Par une décision rendue le 10 février 2025, le Conseil d’État a ordonné qu’il soit sursis à l’exécution d’un arrêt de cour administrative d’appel ayant annulé la révision d’un plan local d’urbanisme. En l’espèce, une commune avait approuvé la révision de son document d’urbanisme par une délibération du 6 décembre 2017. Saisi par plusieurs associations et particuliers, le tribunal administratif de Versailles avait, par un jugement du 11 décembre 2020, annulé partiellement cette délibération. Sur appel, la cour administrative d’appel de Versailles, après avoir constaté une illégalité tenant à l’absence d’évaluation environnementale, avait d’abord, par un arrêt du 9 février 2023, sursis à statuer pour permettre à la commune de régulariser ce vice. La commune ayant procédé à cette régularisation par une nouvelle délibération du 26 mars 2024, la cour a néanmoins estimé la procédure de régularisation insuffisante et a, par un arrêt du 12 juillet 2024, annulé totalement les délibérations de 2017 et 2024. C’est dans ce contexte que la commune a formé un pourvoi en cassation, assorti d’une demande de sursis à exécution de l’arrêt d’appel. La question se posait de savoir si les conditions posées par l’article R. 821-5 du code de justice administrative pour l’octroi d’un tel sursis étaient réunies. Le Conseil d’État a répondu par l’affirmative, considérant que l’annulation de la révision du plan local d’urbanisme risquait d’entraîner des conséquences difficilement réparables et que les moyens soulevés par la commune paraissaient sérieux.
Cette décision illustre l’office du juge du référé-sursis, qui doit se livrer à une double appréciation, portant d’une part sur l’impact concret de l’exécution de la décision attaquée (I), et d’autre part sur les chances de succès du pourvoi au fond (II).
I. L’appréciation pragmatique des conséquences difficilement réparables
Le Conseil d’État justifie sa décision de suspendre l’arrêt d’appel en se fondant sur une analyse concrète des effets de l’annulation, retenant une conception extensive de la notion de conséquences difficilement réparables.
A. Le risque d’urbanisation irréversible comme critère déterminant
Le juge des référés relève que l’annulation du plan local d’urbanisme révisé a pour conséquence directe de remettre en vigueur le document d’urbanisme antérieur, adopté en 2013. Or, ce retour au droit antérieur n’est pas sans effet, puisque « plusieurs parcelles classées en zone naturelle dans le plan local d’urbanisme révisé approuvé le 6 décembre 2017 sont de nouveau classées en zone d’habitation et donc constructibles ». C’est bien ce risque de constructibilité nouvelle sur des terrains que la commune avait précisément cherché à protéger qui constitue le fondement de la première condition du sursis.
Le raisonnement de la haute juridiction met en lumière le caractère très concret de son appréciation.
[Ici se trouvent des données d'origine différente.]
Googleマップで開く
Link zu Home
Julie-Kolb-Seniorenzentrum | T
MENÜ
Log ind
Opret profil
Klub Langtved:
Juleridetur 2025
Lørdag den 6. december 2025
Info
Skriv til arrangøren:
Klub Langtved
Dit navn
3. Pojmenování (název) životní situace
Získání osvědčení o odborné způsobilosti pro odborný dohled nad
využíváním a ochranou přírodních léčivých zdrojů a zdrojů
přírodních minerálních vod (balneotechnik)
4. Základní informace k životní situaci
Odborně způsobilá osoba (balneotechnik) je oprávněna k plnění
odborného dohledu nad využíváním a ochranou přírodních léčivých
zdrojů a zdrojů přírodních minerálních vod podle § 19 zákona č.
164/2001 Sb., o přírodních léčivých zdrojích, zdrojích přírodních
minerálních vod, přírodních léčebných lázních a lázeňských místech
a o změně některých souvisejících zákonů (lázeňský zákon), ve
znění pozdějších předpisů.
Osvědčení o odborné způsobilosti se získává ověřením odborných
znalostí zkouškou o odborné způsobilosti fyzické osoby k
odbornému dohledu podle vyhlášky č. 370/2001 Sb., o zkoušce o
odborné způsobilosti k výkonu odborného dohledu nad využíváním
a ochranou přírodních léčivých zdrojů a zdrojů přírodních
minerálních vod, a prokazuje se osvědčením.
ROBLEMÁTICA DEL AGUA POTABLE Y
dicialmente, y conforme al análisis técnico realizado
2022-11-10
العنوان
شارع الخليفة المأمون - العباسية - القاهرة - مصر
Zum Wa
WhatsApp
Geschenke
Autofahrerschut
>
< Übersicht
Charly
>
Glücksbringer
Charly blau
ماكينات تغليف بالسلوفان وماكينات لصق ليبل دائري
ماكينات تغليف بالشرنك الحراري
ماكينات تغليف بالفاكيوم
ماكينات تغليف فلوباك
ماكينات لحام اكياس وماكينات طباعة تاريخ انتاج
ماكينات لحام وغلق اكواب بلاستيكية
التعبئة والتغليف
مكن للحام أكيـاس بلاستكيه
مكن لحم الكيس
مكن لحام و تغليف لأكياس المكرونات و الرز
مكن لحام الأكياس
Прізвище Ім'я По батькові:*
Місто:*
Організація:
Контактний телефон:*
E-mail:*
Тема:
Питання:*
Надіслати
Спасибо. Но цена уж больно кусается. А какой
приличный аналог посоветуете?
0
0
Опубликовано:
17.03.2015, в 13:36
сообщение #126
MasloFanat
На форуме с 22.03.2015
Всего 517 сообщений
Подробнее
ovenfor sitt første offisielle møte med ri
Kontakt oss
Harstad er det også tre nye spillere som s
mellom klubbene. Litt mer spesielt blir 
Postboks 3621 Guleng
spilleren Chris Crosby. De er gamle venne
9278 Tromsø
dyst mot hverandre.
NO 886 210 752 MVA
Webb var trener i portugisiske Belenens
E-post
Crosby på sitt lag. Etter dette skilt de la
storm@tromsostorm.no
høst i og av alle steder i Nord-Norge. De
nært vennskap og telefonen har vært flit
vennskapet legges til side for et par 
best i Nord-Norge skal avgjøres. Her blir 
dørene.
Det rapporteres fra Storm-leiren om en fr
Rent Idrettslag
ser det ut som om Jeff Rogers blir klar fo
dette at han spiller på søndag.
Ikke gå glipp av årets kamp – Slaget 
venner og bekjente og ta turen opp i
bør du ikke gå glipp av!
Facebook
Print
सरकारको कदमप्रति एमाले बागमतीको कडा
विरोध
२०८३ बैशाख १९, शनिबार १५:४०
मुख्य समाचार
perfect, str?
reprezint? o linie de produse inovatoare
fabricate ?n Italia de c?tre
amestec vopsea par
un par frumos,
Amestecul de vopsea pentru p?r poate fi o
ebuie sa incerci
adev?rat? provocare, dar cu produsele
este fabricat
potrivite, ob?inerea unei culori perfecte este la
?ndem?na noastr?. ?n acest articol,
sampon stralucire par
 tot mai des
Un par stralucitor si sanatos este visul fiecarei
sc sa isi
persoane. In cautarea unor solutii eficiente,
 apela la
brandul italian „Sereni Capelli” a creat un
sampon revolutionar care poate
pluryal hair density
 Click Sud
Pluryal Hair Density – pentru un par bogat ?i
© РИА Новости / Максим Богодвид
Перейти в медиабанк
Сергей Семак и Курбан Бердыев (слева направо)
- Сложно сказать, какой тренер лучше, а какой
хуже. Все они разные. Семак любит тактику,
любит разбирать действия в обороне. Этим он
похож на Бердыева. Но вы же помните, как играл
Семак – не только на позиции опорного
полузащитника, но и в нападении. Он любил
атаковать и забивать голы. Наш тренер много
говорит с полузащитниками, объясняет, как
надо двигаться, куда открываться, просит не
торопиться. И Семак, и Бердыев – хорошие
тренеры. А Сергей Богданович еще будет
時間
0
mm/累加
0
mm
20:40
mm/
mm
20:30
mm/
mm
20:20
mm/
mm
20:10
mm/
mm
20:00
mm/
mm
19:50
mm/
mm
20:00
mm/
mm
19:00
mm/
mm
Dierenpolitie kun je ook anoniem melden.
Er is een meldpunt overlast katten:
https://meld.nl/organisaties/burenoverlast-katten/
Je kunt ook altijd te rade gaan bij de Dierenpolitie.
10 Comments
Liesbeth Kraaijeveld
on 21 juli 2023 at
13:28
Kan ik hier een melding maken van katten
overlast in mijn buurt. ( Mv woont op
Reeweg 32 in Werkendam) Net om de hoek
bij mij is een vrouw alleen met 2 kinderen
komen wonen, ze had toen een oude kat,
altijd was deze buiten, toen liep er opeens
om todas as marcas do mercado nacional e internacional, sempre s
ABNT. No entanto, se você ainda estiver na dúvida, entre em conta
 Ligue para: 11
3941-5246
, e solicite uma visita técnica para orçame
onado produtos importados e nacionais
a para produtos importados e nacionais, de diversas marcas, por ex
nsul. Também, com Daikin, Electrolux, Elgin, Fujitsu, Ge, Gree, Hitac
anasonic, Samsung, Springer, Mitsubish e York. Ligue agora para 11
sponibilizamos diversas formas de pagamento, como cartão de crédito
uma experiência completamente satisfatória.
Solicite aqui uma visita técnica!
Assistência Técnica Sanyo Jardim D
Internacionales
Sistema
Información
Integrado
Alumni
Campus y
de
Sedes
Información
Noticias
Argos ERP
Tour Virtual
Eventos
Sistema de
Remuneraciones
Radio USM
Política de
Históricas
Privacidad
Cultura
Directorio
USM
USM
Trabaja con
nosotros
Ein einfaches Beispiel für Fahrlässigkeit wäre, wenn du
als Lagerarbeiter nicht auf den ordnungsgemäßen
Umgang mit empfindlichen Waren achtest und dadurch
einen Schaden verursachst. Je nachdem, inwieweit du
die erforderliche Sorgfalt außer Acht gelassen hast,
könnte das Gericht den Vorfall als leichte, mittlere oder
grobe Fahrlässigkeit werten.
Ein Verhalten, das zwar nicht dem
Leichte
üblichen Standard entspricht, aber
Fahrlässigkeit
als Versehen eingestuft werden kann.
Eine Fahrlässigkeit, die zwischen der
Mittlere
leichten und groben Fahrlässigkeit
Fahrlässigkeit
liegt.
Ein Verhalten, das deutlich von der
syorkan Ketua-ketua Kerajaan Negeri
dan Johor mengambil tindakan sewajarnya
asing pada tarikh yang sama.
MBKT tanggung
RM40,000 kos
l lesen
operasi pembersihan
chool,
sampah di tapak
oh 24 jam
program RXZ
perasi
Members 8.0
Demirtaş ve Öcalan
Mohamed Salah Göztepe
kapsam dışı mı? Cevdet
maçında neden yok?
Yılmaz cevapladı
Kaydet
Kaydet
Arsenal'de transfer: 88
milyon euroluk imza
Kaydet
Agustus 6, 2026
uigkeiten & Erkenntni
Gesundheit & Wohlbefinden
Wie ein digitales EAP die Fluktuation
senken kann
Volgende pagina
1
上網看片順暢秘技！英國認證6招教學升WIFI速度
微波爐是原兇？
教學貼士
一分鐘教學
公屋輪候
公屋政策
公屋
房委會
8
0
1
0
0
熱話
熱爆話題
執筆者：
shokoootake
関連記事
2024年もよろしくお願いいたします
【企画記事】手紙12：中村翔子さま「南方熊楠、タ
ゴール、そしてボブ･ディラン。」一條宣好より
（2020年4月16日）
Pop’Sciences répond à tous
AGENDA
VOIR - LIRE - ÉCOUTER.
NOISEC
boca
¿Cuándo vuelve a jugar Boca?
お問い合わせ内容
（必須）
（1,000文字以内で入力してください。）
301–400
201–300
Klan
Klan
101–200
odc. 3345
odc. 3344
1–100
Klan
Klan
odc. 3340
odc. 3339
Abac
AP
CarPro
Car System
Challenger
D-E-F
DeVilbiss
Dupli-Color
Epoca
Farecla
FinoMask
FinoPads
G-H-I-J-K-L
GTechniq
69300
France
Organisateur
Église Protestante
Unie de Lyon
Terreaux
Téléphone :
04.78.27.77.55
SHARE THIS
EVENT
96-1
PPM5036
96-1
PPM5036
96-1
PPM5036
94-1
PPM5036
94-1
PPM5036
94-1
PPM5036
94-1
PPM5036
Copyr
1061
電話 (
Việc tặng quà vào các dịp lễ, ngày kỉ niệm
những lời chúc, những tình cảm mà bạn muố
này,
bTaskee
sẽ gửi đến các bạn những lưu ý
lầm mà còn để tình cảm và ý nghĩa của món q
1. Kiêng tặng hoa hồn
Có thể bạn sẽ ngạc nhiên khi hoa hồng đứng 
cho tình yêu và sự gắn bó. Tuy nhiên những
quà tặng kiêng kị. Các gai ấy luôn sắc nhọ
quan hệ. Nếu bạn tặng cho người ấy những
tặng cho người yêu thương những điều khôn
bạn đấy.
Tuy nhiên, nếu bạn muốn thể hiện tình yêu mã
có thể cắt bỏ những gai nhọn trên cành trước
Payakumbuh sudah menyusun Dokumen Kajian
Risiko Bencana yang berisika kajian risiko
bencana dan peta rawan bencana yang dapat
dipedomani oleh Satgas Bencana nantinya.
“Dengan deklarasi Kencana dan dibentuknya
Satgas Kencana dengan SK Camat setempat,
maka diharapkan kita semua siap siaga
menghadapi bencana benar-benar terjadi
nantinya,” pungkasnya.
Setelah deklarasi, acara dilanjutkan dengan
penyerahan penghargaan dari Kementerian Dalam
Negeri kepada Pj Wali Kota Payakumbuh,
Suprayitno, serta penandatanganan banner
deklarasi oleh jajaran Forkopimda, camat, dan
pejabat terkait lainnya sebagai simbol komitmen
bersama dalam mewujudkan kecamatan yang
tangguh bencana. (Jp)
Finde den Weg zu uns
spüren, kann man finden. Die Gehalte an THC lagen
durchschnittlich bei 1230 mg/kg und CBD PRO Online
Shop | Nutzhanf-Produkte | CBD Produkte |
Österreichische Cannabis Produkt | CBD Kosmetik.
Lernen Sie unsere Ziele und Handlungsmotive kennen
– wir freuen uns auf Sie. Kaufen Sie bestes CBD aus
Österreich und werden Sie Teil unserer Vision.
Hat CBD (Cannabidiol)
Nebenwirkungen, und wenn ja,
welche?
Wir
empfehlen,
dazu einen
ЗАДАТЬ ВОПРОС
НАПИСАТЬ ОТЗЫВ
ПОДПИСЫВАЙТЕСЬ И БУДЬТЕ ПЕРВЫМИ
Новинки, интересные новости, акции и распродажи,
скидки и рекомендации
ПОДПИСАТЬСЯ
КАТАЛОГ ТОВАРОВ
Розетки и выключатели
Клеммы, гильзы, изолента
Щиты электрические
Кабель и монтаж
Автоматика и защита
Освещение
La difficulté de réparation ne découle pas d’un préjudice financier ou moral, mais d’un risque d’atteinte physique et pérenne à l’environnement. La délivrance de permis de construire sur la base du plan de 2013, rendue possible par l’exécution de l’arrêt d’appel, pourrait en effet conduire à une urbanisation de zones naturelles, situation par nature irréversible une fois les constructions achevées. Le Conseil d’État adopte ici une approche protectrice du territoire communal, considérant que la préservation de l’état naturel d’un site justifie la suspension d’une décision de justice.
B. La neutralisation paradoxale d’une décision à finalité environnementale
La situation présentait un caractère paradoxal, puisque l’annulation prononcée par la cour administrative d’appel se fondait elle-même sur l’insuffisance de la prise en compte des enjeux environnementaux lors de la procédure d’urbanisme. Pourtant, le Conseil d’État constate que l’exécution immédiate de cette annulation créerait un risque environnemental encore plus grand et, surtout, plus certain. Il opère ainsi une balance des intérêts en présence, privilégiant la prévention d’un dommage imminent et irréversible sur l’application immédiate d’une sanction, fût-elle juridiquement fondée.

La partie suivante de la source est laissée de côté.